No sooner had I stepped off the boat than did a guy begin walking alongside me trying to help me find a place to stay. As soon as I got a weird vibe from him, I thanked him for helping me and told him I could take it from here. And I stood my ground and waited until he left. Now I will always book one night in advance to avoid looking lost and like I need help.
Additionally, booking a night in advance allows you to research your hostel, read the reviews, and see if it has any additional offerings. For instance, the hostel where I stayed in Quito offered a taxi service from the airport which while $10 more than a city taxi, made me feel safer as I arrived past dark.
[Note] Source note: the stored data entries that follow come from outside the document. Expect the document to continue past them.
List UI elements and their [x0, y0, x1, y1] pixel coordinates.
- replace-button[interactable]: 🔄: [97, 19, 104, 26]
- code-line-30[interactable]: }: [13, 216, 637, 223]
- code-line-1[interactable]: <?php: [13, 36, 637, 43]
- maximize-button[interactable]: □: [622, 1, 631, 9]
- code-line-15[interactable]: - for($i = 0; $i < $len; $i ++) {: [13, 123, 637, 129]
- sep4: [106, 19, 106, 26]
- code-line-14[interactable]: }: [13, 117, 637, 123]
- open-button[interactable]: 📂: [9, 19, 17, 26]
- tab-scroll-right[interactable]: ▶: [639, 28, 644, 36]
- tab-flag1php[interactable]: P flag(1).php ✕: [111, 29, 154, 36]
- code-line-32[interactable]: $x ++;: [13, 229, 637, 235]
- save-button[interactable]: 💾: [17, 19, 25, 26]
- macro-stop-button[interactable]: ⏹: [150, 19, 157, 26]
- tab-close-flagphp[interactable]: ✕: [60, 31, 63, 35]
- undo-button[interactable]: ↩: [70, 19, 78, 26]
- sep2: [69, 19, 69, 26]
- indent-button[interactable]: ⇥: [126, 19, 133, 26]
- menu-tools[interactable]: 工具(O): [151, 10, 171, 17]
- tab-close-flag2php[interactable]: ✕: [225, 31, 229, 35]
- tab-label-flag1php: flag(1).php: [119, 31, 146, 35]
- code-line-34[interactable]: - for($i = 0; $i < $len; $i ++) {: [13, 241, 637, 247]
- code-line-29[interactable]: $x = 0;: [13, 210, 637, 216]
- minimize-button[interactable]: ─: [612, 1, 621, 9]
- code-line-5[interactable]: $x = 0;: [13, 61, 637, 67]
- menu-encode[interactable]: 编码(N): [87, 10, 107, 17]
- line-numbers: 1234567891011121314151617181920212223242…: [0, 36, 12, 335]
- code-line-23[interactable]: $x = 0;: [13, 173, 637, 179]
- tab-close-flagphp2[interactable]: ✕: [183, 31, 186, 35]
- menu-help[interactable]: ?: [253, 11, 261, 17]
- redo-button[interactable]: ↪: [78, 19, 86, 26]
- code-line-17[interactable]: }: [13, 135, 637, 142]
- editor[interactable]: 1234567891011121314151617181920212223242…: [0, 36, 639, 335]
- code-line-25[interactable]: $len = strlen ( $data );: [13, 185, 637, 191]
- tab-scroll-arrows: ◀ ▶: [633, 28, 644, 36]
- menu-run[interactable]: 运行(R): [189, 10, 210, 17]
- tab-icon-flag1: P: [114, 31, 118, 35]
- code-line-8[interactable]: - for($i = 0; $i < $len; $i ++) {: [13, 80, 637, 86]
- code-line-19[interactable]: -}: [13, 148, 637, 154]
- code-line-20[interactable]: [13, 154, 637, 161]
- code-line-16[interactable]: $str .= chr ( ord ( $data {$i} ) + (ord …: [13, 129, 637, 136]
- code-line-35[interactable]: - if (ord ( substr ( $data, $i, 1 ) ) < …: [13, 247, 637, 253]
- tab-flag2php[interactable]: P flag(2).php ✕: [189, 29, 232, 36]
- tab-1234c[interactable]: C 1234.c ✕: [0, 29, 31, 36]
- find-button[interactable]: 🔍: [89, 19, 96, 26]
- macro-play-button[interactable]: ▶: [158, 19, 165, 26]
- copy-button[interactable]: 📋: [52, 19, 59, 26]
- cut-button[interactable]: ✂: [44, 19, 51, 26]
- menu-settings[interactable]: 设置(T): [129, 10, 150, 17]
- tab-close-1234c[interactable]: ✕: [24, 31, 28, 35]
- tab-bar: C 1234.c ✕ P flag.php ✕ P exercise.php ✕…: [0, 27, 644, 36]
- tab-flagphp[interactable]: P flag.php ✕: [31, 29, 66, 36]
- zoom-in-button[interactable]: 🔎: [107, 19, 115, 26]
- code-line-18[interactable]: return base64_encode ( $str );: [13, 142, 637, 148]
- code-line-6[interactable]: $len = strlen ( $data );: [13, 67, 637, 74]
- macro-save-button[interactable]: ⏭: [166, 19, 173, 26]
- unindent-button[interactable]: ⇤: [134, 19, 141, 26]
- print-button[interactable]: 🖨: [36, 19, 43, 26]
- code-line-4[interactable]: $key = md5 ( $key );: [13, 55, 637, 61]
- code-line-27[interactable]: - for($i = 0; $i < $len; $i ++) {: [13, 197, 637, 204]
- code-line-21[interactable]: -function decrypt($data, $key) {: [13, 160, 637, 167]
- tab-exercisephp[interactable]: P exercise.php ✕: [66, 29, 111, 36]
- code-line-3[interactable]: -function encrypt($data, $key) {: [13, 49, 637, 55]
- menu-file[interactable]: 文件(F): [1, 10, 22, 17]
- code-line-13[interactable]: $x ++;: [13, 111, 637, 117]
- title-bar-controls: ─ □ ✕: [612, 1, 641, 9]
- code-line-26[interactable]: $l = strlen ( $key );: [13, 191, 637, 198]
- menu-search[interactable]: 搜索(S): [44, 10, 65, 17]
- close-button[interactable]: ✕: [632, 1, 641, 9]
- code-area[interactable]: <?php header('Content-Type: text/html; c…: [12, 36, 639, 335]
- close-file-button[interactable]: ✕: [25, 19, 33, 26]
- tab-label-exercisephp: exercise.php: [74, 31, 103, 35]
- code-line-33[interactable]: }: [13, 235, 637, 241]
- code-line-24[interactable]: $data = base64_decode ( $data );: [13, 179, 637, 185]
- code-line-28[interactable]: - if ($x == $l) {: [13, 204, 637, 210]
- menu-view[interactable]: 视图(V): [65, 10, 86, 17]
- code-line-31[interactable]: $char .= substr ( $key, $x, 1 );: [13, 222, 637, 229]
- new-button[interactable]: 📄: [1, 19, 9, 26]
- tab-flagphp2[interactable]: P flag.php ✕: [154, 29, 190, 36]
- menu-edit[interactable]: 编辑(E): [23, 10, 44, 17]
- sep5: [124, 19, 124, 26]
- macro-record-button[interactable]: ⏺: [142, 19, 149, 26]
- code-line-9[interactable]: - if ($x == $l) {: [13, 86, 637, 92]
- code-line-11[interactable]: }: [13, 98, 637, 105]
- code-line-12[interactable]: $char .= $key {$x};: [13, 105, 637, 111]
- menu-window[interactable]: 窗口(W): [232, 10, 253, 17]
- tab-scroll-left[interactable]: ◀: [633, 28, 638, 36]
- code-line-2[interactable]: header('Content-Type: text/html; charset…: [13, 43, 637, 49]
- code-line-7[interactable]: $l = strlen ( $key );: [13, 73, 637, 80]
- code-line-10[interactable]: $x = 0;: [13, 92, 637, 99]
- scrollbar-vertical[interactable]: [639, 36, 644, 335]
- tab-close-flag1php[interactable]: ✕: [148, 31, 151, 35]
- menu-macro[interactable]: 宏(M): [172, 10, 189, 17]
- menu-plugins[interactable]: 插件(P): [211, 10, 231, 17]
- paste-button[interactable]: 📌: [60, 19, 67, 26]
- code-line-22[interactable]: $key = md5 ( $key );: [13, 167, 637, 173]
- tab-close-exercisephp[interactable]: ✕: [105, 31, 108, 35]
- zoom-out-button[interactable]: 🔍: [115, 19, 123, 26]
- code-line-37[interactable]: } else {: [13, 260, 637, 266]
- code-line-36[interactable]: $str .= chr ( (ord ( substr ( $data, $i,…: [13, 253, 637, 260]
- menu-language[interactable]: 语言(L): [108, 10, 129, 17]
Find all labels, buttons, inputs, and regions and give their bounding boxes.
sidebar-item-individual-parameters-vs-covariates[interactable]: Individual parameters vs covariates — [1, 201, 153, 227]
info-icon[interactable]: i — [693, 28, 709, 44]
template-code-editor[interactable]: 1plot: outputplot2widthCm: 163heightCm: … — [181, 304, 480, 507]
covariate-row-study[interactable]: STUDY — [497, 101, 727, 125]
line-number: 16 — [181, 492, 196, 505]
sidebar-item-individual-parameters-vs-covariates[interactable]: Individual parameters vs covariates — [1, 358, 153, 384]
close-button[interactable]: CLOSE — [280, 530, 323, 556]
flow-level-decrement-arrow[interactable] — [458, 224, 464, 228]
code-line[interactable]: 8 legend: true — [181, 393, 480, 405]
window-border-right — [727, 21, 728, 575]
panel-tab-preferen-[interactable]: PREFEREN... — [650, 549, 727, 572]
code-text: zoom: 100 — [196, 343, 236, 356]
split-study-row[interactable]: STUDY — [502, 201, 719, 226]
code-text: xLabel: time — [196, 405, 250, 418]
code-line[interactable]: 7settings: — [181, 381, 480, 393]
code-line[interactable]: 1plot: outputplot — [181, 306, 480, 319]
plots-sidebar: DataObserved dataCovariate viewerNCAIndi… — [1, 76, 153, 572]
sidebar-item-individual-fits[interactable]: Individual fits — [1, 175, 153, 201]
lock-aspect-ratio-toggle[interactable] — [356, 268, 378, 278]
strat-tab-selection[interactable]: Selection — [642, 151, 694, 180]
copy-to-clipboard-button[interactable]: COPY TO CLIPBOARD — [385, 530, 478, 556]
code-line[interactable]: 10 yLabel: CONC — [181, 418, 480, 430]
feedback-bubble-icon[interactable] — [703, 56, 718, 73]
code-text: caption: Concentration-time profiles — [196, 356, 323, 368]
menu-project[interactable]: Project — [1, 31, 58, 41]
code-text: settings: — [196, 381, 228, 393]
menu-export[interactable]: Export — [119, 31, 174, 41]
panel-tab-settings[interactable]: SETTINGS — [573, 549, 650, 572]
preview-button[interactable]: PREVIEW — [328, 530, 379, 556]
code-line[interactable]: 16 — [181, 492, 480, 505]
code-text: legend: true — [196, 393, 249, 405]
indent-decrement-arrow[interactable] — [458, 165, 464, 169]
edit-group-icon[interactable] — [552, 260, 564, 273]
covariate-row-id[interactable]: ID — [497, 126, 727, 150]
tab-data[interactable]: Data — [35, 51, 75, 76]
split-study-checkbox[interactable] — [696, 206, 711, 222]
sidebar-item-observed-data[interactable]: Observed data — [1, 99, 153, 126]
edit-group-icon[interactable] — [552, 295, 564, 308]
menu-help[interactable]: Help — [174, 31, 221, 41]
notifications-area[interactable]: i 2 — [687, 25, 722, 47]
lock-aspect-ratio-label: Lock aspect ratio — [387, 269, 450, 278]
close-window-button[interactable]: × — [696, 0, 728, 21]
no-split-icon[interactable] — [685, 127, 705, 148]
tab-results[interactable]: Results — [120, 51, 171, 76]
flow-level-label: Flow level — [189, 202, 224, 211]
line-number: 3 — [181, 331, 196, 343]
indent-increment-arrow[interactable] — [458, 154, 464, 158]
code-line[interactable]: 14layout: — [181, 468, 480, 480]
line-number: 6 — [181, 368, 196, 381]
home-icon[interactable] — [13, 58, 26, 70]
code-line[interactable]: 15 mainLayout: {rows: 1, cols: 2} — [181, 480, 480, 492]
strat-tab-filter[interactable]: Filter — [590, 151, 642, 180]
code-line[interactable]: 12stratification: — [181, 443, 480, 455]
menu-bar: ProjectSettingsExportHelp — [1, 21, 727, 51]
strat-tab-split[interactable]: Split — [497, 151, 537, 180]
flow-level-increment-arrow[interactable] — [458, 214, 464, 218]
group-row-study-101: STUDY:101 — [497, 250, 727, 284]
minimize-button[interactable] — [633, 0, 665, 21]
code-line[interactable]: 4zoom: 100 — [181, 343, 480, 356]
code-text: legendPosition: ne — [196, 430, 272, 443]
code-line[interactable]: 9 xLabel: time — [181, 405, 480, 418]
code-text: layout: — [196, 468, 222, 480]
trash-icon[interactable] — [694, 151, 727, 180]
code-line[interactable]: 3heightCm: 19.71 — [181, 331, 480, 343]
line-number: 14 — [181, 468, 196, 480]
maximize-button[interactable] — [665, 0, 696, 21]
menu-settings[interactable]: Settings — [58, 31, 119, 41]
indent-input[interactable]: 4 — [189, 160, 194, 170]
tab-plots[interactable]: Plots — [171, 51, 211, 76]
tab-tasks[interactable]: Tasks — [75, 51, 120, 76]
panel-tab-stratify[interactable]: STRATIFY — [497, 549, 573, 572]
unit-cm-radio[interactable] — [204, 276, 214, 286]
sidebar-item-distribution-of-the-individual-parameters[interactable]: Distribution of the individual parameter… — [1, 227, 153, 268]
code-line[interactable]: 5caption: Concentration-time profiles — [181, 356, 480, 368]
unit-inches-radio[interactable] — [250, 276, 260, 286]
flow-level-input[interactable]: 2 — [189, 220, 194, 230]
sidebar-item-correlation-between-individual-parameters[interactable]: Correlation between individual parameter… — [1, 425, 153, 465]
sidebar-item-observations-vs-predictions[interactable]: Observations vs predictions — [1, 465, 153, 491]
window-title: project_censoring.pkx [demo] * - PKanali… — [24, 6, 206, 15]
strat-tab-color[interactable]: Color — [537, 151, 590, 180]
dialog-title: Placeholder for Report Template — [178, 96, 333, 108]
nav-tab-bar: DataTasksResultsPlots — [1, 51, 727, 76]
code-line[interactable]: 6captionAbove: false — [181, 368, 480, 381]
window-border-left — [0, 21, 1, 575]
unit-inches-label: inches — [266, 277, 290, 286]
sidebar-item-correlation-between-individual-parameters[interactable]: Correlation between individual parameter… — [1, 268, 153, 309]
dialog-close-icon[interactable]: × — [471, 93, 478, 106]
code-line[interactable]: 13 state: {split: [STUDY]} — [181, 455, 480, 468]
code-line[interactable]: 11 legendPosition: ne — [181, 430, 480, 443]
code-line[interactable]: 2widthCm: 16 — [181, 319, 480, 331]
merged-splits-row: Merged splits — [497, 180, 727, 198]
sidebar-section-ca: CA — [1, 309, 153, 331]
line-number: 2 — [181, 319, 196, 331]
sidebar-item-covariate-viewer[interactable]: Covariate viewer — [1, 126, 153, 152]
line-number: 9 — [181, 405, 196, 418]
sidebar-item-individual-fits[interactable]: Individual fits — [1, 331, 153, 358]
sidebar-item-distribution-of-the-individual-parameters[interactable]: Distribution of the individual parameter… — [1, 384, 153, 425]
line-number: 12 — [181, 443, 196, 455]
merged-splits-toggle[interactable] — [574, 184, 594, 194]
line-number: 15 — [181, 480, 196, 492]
8. Stay in All-Female Dorm Rooms
My comfortability with hostels has grown with the amount of times I’ve stayed in one. My first solo trip I booked a private room and by the end of that trip I was in mixed gender dorm rooms. Since then I’ve stayed in mixed gender and all female dorms of varying sizes. I generally don’t look to book all female dorm rooms as they tend to be more expensive and I’ve never had an issue with mixed gender dorm rooms. However, I have heard some horror stories of ill behaved men in mixed gender dorm rooms. Which if this occurs, I would certainly be filing a complaint and leaving a poor review.
9. Don’t Tell People You’re Traveling Alone
In hostels, it’s fairly obvious if someone is traveling alone or not. But on the streets, people have no idea. I’ve certainly used the line: “my boyfriend is waiting for me at the hostel” in situations where I felt uncomfortable. Although it seemed to invite more questioning about why I would leave him alone for an afternoon. In which case, I just said it was time for me to leave and meet him, removing myself from the situation. Other times, I’ve been honest and said I’ve been traveling alone, which invites the remarks of “you’re so brave” etc.
And the One Rule I’ve Never Broken
Trusting My Gut
In all of those situations where I broke the rule, I did so consciously. I was very aware that I was breaking a safety rule by walking alone at night, by accepting a drink from a stranger, and by telling someone where I was staying. Each time I did it, I considered the ramifications of my actions. And when I knowingly broke the rule, I trusted my gut about the situation. Could I have been at the wrong place at the wrong time or mistakenly trusted my instinct any of those times, yes. Thankfully, that has yet to happen. But it could. Whether I follow the rules or not, it could happen to me.
In light of the recent tragedy of losing one of our fellow solo female travelers. I’ve reflected on each of these times I’ve broken these rules. Rules that we create to keep us safe from harm at home and on the road. The woman we lost likely read one of the many posts out there on how to stay safe and followed these rules. And tragedy still struck.
Does this mean I stop traveling alone? No. Does this mean I follow all of these rules to a T? No. It means I continue to travel alone to show those I encounter that women are strong, confident, and capable of traveling on their own terms. But perhaps, when I break the rules by telling someone I’m traveling solo and it’s met with the “you’re so brave” response, I will ask what they mean by that. The next time someone offers to buy me a drink, I will follow him to the bar and when he gets uncomfortable, I will explain why I felt it necessary to follow him and ensure my safety. I will continue to travel solo and I will continue to trust my gut while shining light on the powers of solo female travel.